We will create a file named test_gpu.py for demonstration purposes.

Example Code

import tensorflow as tf
from tensorflow.keras import layers, models, datasets

# Requires: pip install tensorflow[and-cuda]==2.15.1

# Do we want to use GPU?
volem_usar_gpu = True

# If we do not want to use the GPU, force CPU execution
if not volem_usar_gpu:
    tf.config.set_visible_devices([], 'GPU')

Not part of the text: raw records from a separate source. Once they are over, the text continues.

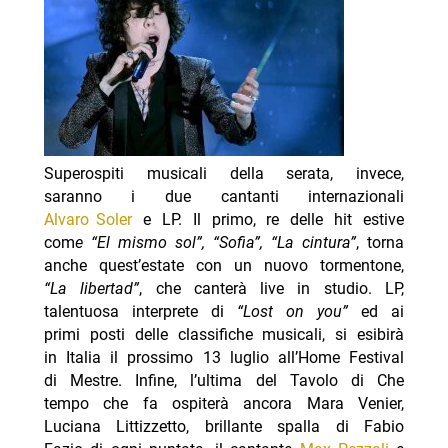
Superospiti musicali della serata, invece,
saranno i due cantanti internazionali
Alvaro Soler
e LP. Il primo, re delle hit estive
com
e “El mismo sol”, “Sofia”, “La cintura”
, torna
anche quest’estate con un nuovo tormentone,
“La libertad”
, che canterà live in studio. LP,
talentuosa interprete di
“Lost on you”
ed ai
primi posti delle classifiche musicali, si esibirà
in Italia il prossimo 13 luglio all’Home Festival
di Mestre. Infine, l’ultima del Tavolo di Che
tempo che fa ospiterà ancora Mara Venier,
Luciana Littizzetto, brillante spalla di Fabio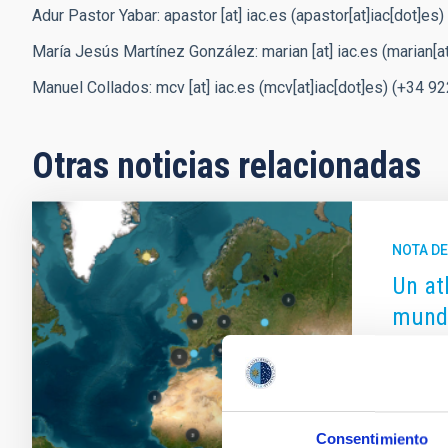
Adur Pastor Yabar:
apastor
[at]
iac.es
(apastor[at]iac[dot]es)
María Jesús Martínez González:
marian
[at]
iac.es
(marian[at
Manuel Collados:
mcv
[at]
iac.es
(mcv[at]iac[dot]es)
(+34 922
Otras noticias relacionadas
NOTA D
Un at
mund
La Soci
del patr
ciencia,
aportac
Consentimiento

# Check and configure available GPUs
gpus = tf.config.list_physical_devices('GPU')

print(gpus)
if gpus:
    try:
        # Configure incremental memory growth
        for gpu in gpus:
            tf.config.experimental.set_memory_growth(gpu, True)
        print("GPUs configured for incremental memory usage.")
    except RuntimeError as e:
        print(e)
else:
    print("No GPU detected, CPU will be used.")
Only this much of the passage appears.